* _Directions for this task_:
Wherever "button" occurs in the entries, copy the line that holds it.
* * * * *
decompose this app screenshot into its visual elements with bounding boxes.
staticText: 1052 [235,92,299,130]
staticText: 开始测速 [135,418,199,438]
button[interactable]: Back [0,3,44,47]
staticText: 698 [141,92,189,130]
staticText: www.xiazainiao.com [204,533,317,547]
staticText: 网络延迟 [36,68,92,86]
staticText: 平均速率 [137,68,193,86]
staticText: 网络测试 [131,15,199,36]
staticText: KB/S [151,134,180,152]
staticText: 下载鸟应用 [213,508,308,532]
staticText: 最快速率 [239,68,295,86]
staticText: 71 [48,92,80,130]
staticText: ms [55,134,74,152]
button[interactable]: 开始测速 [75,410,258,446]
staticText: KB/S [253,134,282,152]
* * * * *
* _The completed task_:
button[interactable]: Back [0,3,44,47]
button[interactable]: 开始测速 [75,410,258,446]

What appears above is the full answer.